Va. Tech Report May Signal Tough Choices on Reforms

By Chris L. Jenkins
Washington Post Staff Writer
Sunday, September 2, 2007

Buried deep in the review panel's report on the massacre at Virginia Tech is a finding that many mental health professionals already knew quite clearly: The state's system for treating the mentally ill "has major gaps in its entirety."

It is a reality that Virginia has struggled with and ignored for years, they say.

But now, the panel appointed by Gov. Timothy M. Kaine (D) to investigate Seung Hui Cho's slaying of 32 people April 16 -- after Cho slipped through those gaps -- has homed in on the issue, raising advocates' hopes for change.

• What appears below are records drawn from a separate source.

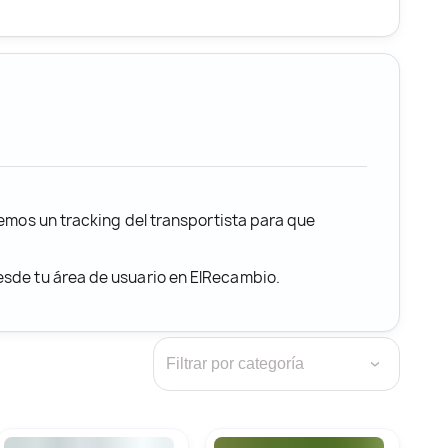
remos un tracking del transportista para que
desde tu área de usuario en ElRecambio.
›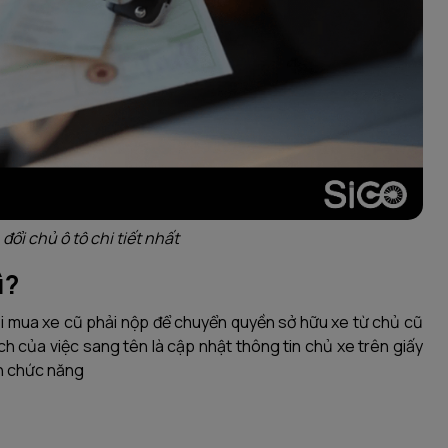
đổi chủ ô tô chi tiết nhất
ì?
ười mua xe cũ phải nộp để chuyển quyền sở hữu xe từ chủ cũ
h của việc sang tên là cập nhật thông tin chủ xe trên giấy
an chức năng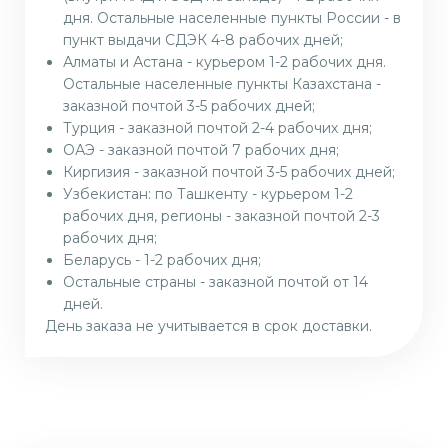
дня. Остальные населенные пункты России - в
пункт выдачи СДЭК 4-8 рабочих дней;
Алматы и Астана - курьером 1-2 рабочих дня.
Остальные населенные пункты Казахстана -
заказной почтой 3-5 рабочих дней;
Турция - заказной почтой 2-4 рабочих дня;
ОАЭ - заказной почтой 7 рабочих дня;
Киргизия - заказной почтой 3-5 рабочих дней;
Узбекистан: по Ташкенту - курьером 1-2
рабочих дня, регионы - заказной почтой 2-3
рабочих дня;
Беларусь - 1-2 рабочих дня;
Остальные страны - заказной почтой от 14
дней.
День заказа не учитывается в срок доставки.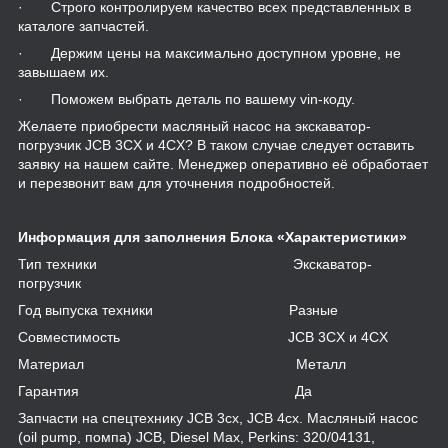
· Строго контролируем качество всех представленных в
каталоге запчастей.
· Держим цены на максимально доступном уровне, не
завышаем их.
· Поможем выбрать деталь по вашему vin-коду.
Желаете приобрести масляный насос на экскаватор-
погрузчик JCB 3CX и 4CX? В таком случае следует оставить
заявку на нашем сайте. Менеджер оперативно её обработает
и перезвонит вам для уточнения подробностей.
Информация для заполнения Блока «Характеристики»
Тип техники Экскаватор-
погрузчик
Год выпуска техники Разные
Совместимость JCB 3CX и 4CX
Материал Металл
Гарантия Да
Запчасти на спецтехнику JCB 3cx, JCB 4cx. Масляный насос
(oil pump, помпа) JCB, Diesel Max, Perkins: 320/04131,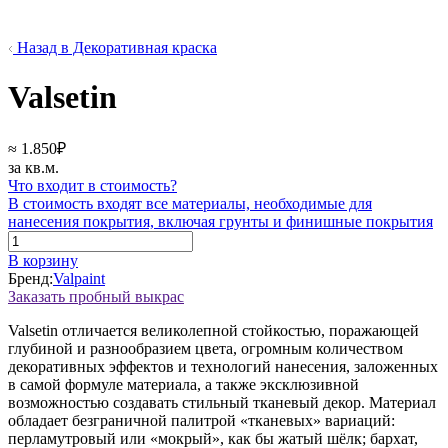
Назад в Декоративная краска
Valsetin
≈
1.850
₽
за кв.м.
Что входит в стоимость?
В стоимость входят все материалы, необходимые для
нанесения покрытия, включая грунты и финишные покрытия
Количество
товара
В корзину
Valsetin
Бренд:
Valpaint
Заказать пробный выкрас
Valsetin отличается великолепной стойкостью, поражающей
глубиной и разнообразием цвета, огромным количеством
декоративных эффектов и технологий нанесения, заложенных
в самой формуле материала, а также эксклюзивной
возможностью создавать стильный тканевый декор. Материал
обладает безграничной палитрой «тканевых» вариаций:
перламутровый или «мокрый», как бы жатый шёлк; бархат,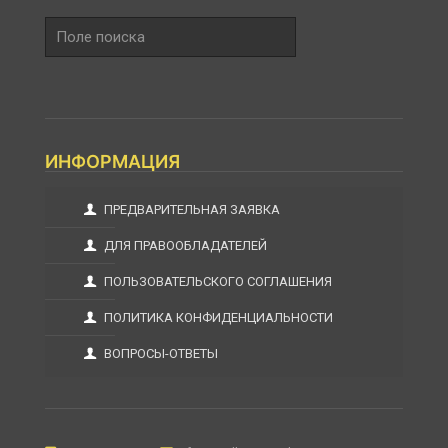
Поле
поиска
ИНФОРМАЦИЯ
ПРЕДВАРИТЕЛЬНАЯ ЗАЯВКА
ДЛЯ ПРАВООБЛАДАТЕЛЕЙ
ПОЛЬЗОВАТЕЛЬСКОГО СОГЛАШЕНИЯ
ПОЛИТИКА КОНФИДЕНЦИАЛЬНОСТИ
ВОПРОСЫ-ОТВЕТЫ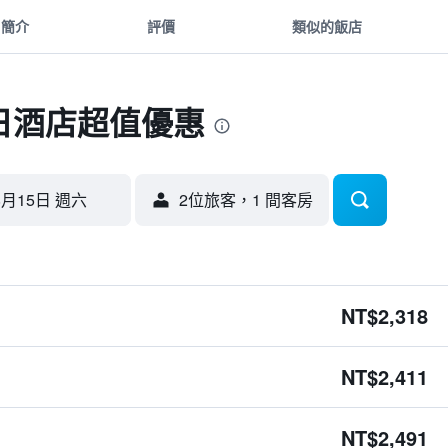
簡介
評價
類似的飯店
日酒店超值優惠
8月15日 週六
2位旅客，1 間客房
NT$2,318
NT$2,411
NT$2,491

The report, released Thursday, makes 13 recommendations concerning the mental health system, but it does not contain any mention of a question that has thwarted change for decades: How would the state pay for improvements that could cost tens of millions of dollars a year?

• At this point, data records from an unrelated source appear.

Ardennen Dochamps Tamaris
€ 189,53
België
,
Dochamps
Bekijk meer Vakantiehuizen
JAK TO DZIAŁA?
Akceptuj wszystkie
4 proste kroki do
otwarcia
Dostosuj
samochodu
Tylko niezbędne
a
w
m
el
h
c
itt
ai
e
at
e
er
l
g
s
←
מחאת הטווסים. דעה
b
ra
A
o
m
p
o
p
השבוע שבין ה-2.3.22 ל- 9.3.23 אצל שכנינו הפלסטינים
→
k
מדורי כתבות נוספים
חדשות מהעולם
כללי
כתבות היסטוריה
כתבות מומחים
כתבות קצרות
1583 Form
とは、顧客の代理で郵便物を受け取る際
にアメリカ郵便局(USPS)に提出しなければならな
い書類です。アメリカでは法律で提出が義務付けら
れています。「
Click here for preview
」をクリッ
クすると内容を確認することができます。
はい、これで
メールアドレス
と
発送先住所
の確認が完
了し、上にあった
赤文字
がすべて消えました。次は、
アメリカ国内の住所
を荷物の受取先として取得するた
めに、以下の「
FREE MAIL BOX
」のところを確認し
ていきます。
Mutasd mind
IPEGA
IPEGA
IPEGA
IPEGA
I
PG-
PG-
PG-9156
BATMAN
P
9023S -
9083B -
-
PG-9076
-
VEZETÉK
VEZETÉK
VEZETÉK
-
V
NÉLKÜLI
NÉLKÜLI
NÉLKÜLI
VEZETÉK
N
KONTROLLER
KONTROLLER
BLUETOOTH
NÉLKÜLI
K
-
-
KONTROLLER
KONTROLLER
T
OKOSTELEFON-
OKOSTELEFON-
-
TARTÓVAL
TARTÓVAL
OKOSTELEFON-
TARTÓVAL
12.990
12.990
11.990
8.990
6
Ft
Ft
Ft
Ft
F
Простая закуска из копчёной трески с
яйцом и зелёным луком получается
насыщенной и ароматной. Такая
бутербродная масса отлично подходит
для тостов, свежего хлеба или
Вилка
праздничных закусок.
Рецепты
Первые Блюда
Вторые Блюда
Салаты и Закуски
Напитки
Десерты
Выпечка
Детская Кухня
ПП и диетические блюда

Answering that question falls on Kaine and the General Assembly, which has commissioned a panel to examine the state's long-troubled mental health system. Leading lawmakers in both parties have said that addressing the issues will be a priority during the legislative session that begins in January. It won't be easy; the state is mired in a budget shortfall that is expected to top $600 million by June.

"No state has ever made substantial change to its mental health system without real leadership and commitment from a governor who made it a priority and a legislature that followed suit," said Ron Honberg, director of policy and legal affairs for the National Alliance on Mental Illness. "Governor Kaine and Virginia legislators have a chance to do that."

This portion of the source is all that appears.